= Beginning of Section =

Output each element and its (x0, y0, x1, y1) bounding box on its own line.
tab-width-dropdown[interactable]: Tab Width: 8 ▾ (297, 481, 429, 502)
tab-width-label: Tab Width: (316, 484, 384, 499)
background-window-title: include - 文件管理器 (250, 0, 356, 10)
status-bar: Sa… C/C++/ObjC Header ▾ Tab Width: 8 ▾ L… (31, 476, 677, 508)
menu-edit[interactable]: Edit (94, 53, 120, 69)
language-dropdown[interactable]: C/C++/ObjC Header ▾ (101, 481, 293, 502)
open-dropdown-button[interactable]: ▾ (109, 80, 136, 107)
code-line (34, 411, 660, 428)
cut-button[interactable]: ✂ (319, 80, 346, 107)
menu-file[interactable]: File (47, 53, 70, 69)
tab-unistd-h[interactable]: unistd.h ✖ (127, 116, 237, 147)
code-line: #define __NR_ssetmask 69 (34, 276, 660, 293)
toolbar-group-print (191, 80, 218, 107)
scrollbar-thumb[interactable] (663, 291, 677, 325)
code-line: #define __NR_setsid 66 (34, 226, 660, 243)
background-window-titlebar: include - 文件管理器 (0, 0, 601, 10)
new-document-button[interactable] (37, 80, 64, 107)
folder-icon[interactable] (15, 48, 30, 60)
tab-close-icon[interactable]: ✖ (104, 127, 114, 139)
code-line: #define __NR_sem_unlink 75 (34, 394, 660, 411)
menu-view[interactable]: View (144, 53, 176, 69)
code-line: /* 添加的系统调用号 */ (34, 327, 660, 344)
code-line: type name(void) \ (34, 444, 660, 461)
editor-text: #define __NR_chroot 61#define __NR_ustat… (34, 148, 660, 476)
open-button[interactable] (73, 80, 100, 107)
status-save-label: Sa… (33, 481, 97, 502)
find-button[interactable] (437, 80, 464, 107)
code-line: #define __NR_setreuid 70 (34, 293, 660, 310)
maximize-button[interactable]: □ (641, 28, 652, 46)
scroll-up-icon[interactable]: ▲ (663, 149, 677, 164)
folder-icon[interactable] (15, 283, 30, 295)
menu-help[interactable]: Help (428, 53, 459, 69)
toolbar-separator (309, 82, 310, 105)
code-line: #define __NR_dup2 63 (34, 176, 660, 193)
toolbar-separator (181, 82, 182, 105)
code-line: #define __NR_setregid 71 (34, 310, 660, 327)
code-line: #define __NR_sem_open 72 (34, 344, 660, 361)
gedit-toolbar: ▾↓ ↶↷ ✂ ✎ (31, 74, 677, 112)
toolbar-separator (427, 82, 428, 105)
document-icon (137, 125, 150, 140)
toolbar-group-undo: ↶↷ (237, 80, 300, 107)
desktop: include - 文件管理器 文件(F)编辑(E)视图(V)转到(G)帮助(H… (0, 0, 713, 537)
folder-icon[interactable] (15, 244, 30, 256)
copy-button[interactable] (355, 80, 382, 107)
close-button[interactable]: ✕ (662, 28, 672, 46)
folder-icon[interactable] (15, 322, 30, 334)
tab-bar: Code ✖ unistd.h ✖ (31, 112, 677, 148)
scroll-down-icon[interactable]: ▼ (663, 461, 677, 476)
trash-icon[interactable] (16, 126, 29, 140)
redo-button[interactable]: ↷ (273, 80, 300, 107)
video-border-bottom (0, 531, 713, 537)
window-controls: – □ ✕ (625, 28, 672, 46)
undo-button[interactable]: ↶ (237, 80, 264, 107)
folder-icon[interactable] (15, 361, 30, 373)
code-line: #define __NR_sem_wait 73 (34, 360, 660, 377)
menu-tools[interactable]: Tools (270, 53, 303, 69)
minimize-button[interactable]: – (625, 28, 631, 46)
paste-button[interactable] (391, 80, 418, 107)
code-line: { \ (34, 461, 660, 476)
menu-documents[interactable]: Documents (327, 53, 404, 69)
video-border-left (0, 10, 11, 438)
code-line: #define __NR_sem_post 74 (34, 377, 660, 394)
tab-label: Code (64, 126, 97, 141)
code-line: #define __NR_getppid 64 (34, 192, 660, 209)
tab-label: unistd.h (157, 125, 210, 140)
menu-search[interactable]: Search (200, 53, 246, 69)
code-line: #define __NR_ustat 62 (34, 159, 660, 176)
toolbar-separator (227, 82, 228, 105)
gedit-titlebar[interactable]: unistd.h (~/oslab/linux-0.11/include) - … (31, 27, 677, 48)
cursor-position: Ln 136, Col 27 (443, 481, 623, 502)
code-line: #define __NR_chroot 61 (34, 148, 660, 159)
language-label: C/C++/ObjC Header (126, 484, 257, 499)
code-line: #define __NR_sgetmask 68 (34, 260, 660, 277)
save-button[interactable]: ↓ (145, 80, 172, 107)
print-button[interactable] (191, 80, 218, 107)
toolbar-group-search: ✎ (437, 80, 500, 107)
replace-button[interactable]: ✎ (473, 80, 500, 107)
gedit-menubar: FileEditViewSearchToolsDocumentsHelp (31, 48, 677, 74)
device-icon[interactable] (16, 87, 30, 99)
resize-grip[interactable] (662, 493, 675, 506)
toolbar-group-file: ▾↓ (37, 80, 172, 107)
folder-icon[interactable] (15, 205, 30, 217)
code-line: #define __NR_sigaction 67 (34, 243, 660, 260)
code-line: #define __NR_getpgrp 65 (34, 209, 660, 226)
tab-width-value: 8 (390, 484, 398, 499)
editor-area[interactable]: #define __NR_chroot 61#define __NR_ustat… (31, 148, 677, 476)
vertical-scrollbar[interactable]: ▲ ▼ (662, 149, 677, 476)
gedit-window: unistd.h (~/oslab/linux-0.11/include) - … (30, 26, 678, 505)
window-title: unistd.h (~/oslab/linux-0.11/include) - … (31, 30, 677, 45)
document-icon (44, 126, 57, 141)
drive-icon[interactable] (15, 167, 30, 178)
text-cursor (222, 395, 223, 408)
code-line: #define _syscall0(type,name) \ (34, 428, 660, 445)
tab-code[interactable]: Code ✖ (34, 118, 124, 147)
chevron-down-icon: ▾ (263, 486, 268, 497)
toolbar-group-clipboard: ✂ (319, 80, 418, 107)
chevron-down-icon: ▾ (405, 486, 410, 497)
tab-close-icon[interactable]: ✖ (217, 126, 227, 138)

= End of Section =

All the entries above must be repeated exactly as they were given.

Output each element and its (x0, y0, x1, y1) bounding box on its own line.
tab-width-dropdown[interactable]: Tab Width: 8 ▾ (297, 481, 429, 502)
tab-width-label: Tab Width: (316, 484, 384, 499)
background-window-title: include - 文件管理器 (250, 0, 356, 10)
status-bar: Sa… C/C++/ObjC Header ▾ Tab Width: 8 ▾ L… (31, 476, 677, 508)
menu-edit[interactable]: Edit (94, 53, 120, 69)
language-dropdown[interactable]: C/C++/ObjC Header ▾ (101, 481, 293, 502)
open-dropdown-button[interactable]: ▾ (109, 80, 136, 107)
code-line (34, 411, 660, 428)
cut-button[interactable]: ✂ (319, 80, 346, 107)
menu-file[interactable]: File (47, 53, 70, 69)
tab-unistd-h[interactable]: unistd.h ✖ (127, 116, 237, 147)
code-line: #define __NR_ssetmask 69 (34, 276, 660, 293)
toolbar-group-print (191, 80, 218, 107)
scrollbar-thumb[interactable] (663, 291, 677, 325)
code-line: #define __NR_setsid 66 (34, 226, 660, 243)
background-window-titlebar: include - 文件管理器 (0, 0, 601, 10)
new-document-button[interactable] (37, 80, 64, 107)
folder-icon[interactable] (15, 48, 30, 60)
tab-close-icon[interactable]: ✖ (104, 127, 114, 139)
code-line: #define __NR_sem_unlink 75 (34, 394, 660, 411)
menu-view[interactable]: View (144, 53, 176, 69)
code-line: /* 添加的系统调用号 */ (34, 327, 660, 344)
code-line: type name(void) \ (34, 444, 660, 461)
editor-text: #define __NR_chroot 61#define __NR_ustat… (34, 148, 660, 476)
open-button[interactable] (73, 80, 100, 107)
status-save-label: Sa… (33, 481, 97, 502)
find-button[interactable] (437, 80, 464, 107)
code-line: #define __NR_setreuid 70 (34, 293, 660, 310)
maximize-button[interactable]: □ (641, 28, 652, 46)
scroll-up-icon[interactable]: ▲ (663, 149, 677, 164)
folder-icon[interactable] (15, 283, 30, 295)
menu-help[interactable]: Help (428, 53, 459, 69)
toolbar-separator (309, 82, 310, 105)
code-line: #define __NR_dup2 63 (34, 176, 660, 193)
toolbar-separator (181, 82, 182, 105)
code-line: #define __NR_setregid 71 (34, 310, 660, 327)
code-line: #define __NR_sem_open 72 (34, 344, 660, 361)
gedit-toolbar: ▾↓ ↶↷ ✂ ✎ (31, 74, 677, 112)
toolbar-separator (427, 82, 428, 105)
document-icon (137, 125, 150, 140)
toolbar-group-undo: ↶↷ (237, 80, 300, 107)
desktop: include - 文件管理器 文件(F)编辑(E)视图(V)转到(G)帮助(H… (0, 0, 713, 537)
folder-icon[interactable] (15, 244, 30, 256)
copy-button[interactable] (355, 80, 382, 107)
close-button[interactable]: ✕ (662, 28, 672, 46)
folder-icon[interactable] (15, 322, 30, 334)
tab-bar: Code ✖ unistd.h ✖ (31, 112, 677, 148)
scroll-down-icon[interactable]: ▼ (663, 461, 677, 476)
trash-icon[interactable] (16, 126, 29, 140)
redo-button[interactable]: ↷ (273, 80, 300, 107)
video-border-bottom (0, 531, 713, 537)
window-controls: – □ ✕ (625, 28, 672, 46)
undo-button[interactable]: ↶ (237, 80, 264, 107)
folder-icon[interactable] (15, 361, 30, 373)
code-line: #define __NR_sem_wait 73 (34, 360, 660, 377)
menu-tools[interactable]: Tools (270, 53, 303, 69)
minimize-button[interactable]: – (625, 28, 631, 46)
paste-button[interactable] (391, 80, 418, 107)
code-line: { \ (34, 461, 660, 476)
menu-documents[interactable]: Documents (327, 53, 404, 69)
video-border-left (0, 10, 11, 438)
code-line: #define __NR_sem_post 74 (34, 377, 660, 394)
tab-label: Code (64, 126, 97, 141)
code-line: #define __NR_getppid 64 (34, 192, 660, 209)
tab-label: unistd.h (157, 125, 210, 140)
menu-search[interactable]: Search (200, 53, 246, 69)
code-line: #define __NR_ustat 62 (34, 159, 660, 176)
toolbar-separator (227, 82, 228, 105)
gedit-titlebar[interactable]: unistd.h (~/oslab/linux-0.11/include) - … (31, 27, 677, 48)
cursor-position: Ln 136, Col 27 (443, 481, 623, 502)
code-line: #define __NR_chroot 61 (34, 148, 660, 159)
language-label: C/C++/ObjC Header (126, 484, 257, 499)
code-line: #define __NR_sgetmask 68 (34, 260, 660, 277)
save-button[interactable]: ↓ (145, 80, 172, 107)
print-button[interactable] (191, 80, 218, 107)
toolbar-group-search: ✎ (437, 80, 500, 107)
replace-button[interactable]: ✎ (473, 80, 500, 107)
gedit-menubar: FileEditViewSearchToolsDocumentsHelp (31, 48, 677, 74)
device-icon[interactable] (16, 87, 30, 99)
resize-grip[interactable] (662, 493, 675, 506)
toolbar-group-file: ▾↓ (37, 80, 172, 107)
folder-icon[interactable] (15, 205, 30, 217)
code-line: #define __NR_sigaction 67 (34, 243, 660, 260)
code-line: #define __NR_getpgrp 65 (34, 209, 660, 226)
tab-width-value: 8 (390, 484, 398, 499)
editor-area[interactable]: #define __NR_chroot 61#define __NR_ustat… (31, 148, 677, 476)
vertical-scrollbar[interactable]: ▲ ▼ (662, 149, 677, 476)
gedit-window: unistd.h (~/oslab/linux-0.11/include) - … (30, 26, 678, 505)
window-title: unistd.h (~/oslab/linux-0.11/include) - … (31, 30, 677, 45)
document-icon (44, 126, 57, 141)
drive-icon[interactable] (15, 167, 30, 178)
text-cursor (222, 395, 223, 408)
code-line: #define _syscall0(type,name) \ (34, 428, 660, 445)
tab-code[interactable]: Code ✖ (34, 118, 124, 147)
chevron-down-icon: ▾ (263, 486, 268, 497)
toolbar-group-clipboard: ✂ (319, 80, 418, 107)
chevron-down-icon: ▾ (405, 486, 410, 497)
tab-close-icon[interactable]: ✖ (217, 126, 227, 138)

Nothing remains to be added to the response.